*** Provided data Section Begins ***

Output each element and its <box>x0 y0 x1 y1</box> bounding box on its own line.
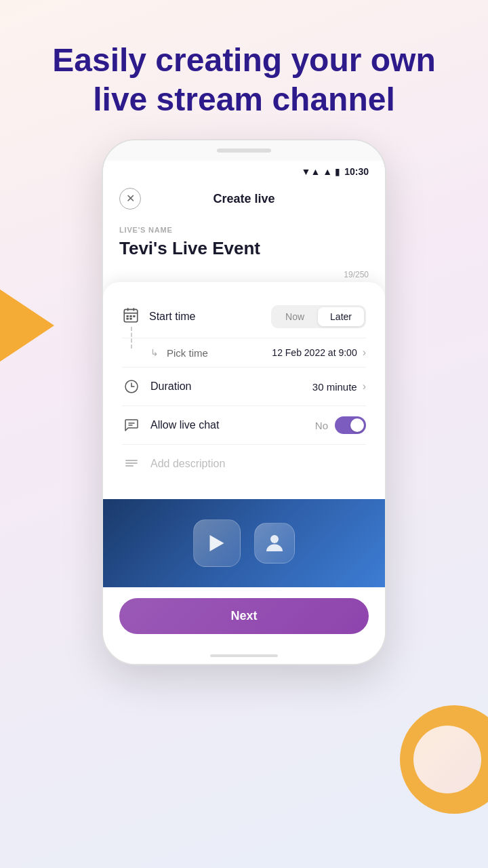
next-button[interactable]: Next <box>119 598 369 634</box>
duration-row[interactable]: Duration 30 minute › <box>122 368 366 406</box>
app-icon-1 <box>193 519 241 567</box>
duration-chevron-icon: › <box>363 380 366 393</box>
next-button-wrap: Next <box>103 587 385 648</box>
app-title: Create live <box>213 192 274 206</box>
pick-time-arrow-icon: ↳ <box>150 347 159 358</box>
chat-icon <box>122 416 141 435</box>
description-row[interactable]: Add description <box>122 445 366 483</box>
calendar-icon <box>122 307 140 324</box>
pick-time-label: Pick time <box>167 347 272 359</box>
close-icon: ✕ <box>126 193 135 204</box>
page-header: Easily creating your own live stream cha… <box>0 0 488 139</box>
toggle-later-button[interactable]: Later <box>318 307 364 326</box>
toggle-now-button[interactable]: Now <box>273 307 317 326</box>
svg-rect-6 <box>133 315 135 317</box>
app-icon-2 <box>254 523 295 564</box>
allow-chat-row: Allow live chat No <box>122 406 366 445</box>
image-preview <box>103 499 385 587</box>
live-name-label: LIVE'S NAME <box>119 226 369 234</box>
signal-icon: ▲ <box>323 166 332 177</box>
live-name-value[interactable]: Tevi's Live Event <box>119 238 369 259</box>
status-time: 10:30 <box>344 166 369 177</box>
start-time-row: Start time Now Later <box>122 296 366 338</box>
allow-chat-label: Allow live chat <box>150 419 315 431</box>
wifi-icon: ▼▲ <box>302 166 321 177</box>
svg-rect-7 <box>127 318 129 320</box>
allow-chat-value: No <box>315 420 328 431</box>
phone-mockup: ▼▲ ▲ ▮ 10:30 ✕ Create live LIVE'S NAME T… <box>0 139 488 665</box>
allow-chat-toggle[interactable] <box>335 416 366 434</box>
play-icon <box>205 531 229 555</box>
deco-circle-inner <box>413 726 481 793</box>
app-header: ✕ Create live <box>103 180 385 220</box>
pick-time-row[interactable]: ↳ Pick time 12 Feb 2022 at 9:00 › <box>122 338 366 368</box>
svg-point-17 <box>270 535 279 543</box>
pick-time-value: 12 Feb 2022 at 9:00 <box>272 347 357 358</box>
svg-rect-8 <box>129 318 131 320</box>
status-icons: ▼▲ ▲ ▮ <box>302 166 341 177</box>
description-icon <box>122 454 141 473</box>
duration-icon <box>122 377 141 396</box>
connector-line <box>131 327 132 349</box>
status-bar: ▼▲ ▲ ▮ 10:30 <box>103 161 385 180</box>
svg-rect-5 <box>129 315 131 317</box>
live-name-section: LIVE'S NAME Tevi's Live Event <box>103 220 385 267</box>
char-count: 19/250 <box>103 267 385 282</box>
close-button[interactable]: ✕ <box>119 188 141 210</box>
phone-notch <box>217 149 271 153</box>
battery-icon: ▮ <box>335 166 340 177</box>
phone-bottom <box>103 648 385 664</box>
svg-rect-4 <box>127 315 129 317</box>
person-icon <box>262 531 287 555</box>
home-bar <box>210 654 278 657</box>
page-title: Easily creating your own live stream cha… <box>41 41 447 119</box>
pick-time-chevron-icon: › <box>363 347 366 359</box>
duration-label: Duration <box>150 380 312 393</box>
duration-value: 30 minute <box>312 381 357 393</box>
start-time-icon-wrap <box>122 307 140 327</box>
start-time-toggle-group[interactable]: Now Later <box>271 305 366 328</box>
bottom-sheet: Start time Now Later ↳ Pick time 12 Feb … <box>103 282 385 499</box>
phone-top <box>103 140 385 161</box>
start-time-label: Start time <box>149 311 271 323</box>
description-placeholder: Add description <box>150 458 366 470</box>
phone-frame: ▼▲ ▲ ▮ 10:30 ✕ Create live LIVE'S NAME T… <box>102 139 386 665</box>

*** Provided data Section Ends ***

### Problem
Write the records out again in full, exactly, and skip every picture.

### Written response
Output each element and its <box>x0 y0 x1 y1</box> bounding box on its own line.
next-button[interactable]: Next <box>119 598 369 634</box>
duration-row[interactable]: Duration 30 minute › <box>122 368 366 406</box>
app-icon-1 <box>193 519 241 567</box>
duration-chevron-icon: › <box>363 380 366 393</box>
next-button-wrap: Next <box>103 587 385 648</box>
app-title: Create live <box>213 192 274 206</box>
pick-time-arrow-icon: ↳ <box>150 347 159 358</box>
chat-icon <box>122 416 141 435</box>
description-row[interactable]: Add description <box>122 445 366 483</box>
calendar-icon <box>122 307 140 324</box>
pick-time-label: Pick time <box>167 347 272 359</box>
close-icon: ✕ <box>126 193 135 204</box>
page-header: Easily creating your own live stream cha… <box>0 0 488 139</box>
toggle-later-button[interactable]: Later <box>318 307 364 326</box>
toggle-now-button[interactable]: Now <box>273 307 317 326</box>
svg-rect-6 <box>133 315 135 317</box>
app-icon-2 <box>254 523 295 564</box>
allow-chat-row: Allow live chat No <box>122 406 366 445</box>
image-preview <box>103 499 385 587</box>
live-name-label: LIVE'S NAME <box>119 226 369 234</box>
signal-icon: ▲ <box>323 166 332 177</box>
live-name-value[interactable]: Tevi's Live Event <box>119 238 369 259</box>
status-time: 10:30 <box>344 166 369 177</box>
start-time-row: Start time Now Later <box>122 296 366 338</box>
allow-chat-label: Allow live chat <box>150 419 315 431</box>
wifi-icon: ▼▲ <box>302 166 321 177</box>
svg-rect-7 <box>127 318 129 320</box>
allow-chat-value: No <box>315 420 328 431</box>
phone-mockup: ▼▲ ▲ ▮ 10:30 ✕ Create live LIVE'S NAME T… <box>0 139 488 665</box>
allow-chat-toggle[interactable] <box>335 416 366 434</box>
play-icon <box>205 531 229 555</box>
deco-circle-inner <box>413 726 481 793</box>
app-header: ✕ Create live <box>103 180 385 220</box>
pick-time-row[interactable]: ↳ Pick time 12 Feb 2022 at 9:00 › <box>122 338 366 368</box>
svg-point-17 <box>270 535 279 543</box>
pick-time-value: 12 Feb 2022 at 9:00 <box>272 347 357 358</box>
svg-rect-8 <box>129 318 131 320</box>
status-icons: ▼▲ ▲ ▮ <box>302 166 341 177</box>
description-icon <box>122 454 141 473</box>
duration-icon <box>122 377 141 396</box>
connector-line <box>131 327 132 349</box>
status-bar: ▼▲ ▲ ▮ 10:30 <box>103 161 385 180</box>
svg-rect-5 <box>129 315 131 317</box>
live-name-section: LIVE'S NAME Tevi's Live Event <box>103 220 385 267</box>
char-count: 19/250 <box>103 267 385 282</box>
close-button[interactable]: ✕ <box>119 188 141 210</box>
phone-notch <box>217 149 271 153</box>
battery-icon: ▮ <box>335 166 340 177</box>
phone-bottom <box>103 648 385 664</box>
svg-rect-4 <box>127 315 129 317</box>
person-icon <box>262 531 287 555</box>
home-bar <box>210 654 278 657</box>
page-title: Easily creating your own live stream cha… <box>41 41 447 119</box>
pick-time-chevron-icon: › <box>363 347 366 359</box>
duration-label: Duration <box>150 380 312 393</box>
duration-value: 30 minute <box>312 381 357 393</box>
start-time-icon-wrap <box>122 307 140 327</box>
start-time-toggle-group[interactable]: Now Later <box>271 305 366 328</box>
bottom-sheet: Start time Now Later ↳ Pick time 12 Feb … <box>103 282 385 499</box>
phone-top <box>103 140 385 161</box>
start-time-label: Start time <box>149 311 271 323</box>
description-placeholder: Add description <box>150 458 366 470</box>
phone-frame: ▼▲ ▲ ▮ 10:30 ✕ Create live LIVE'S NAME T… <box>102 139 386 665</box>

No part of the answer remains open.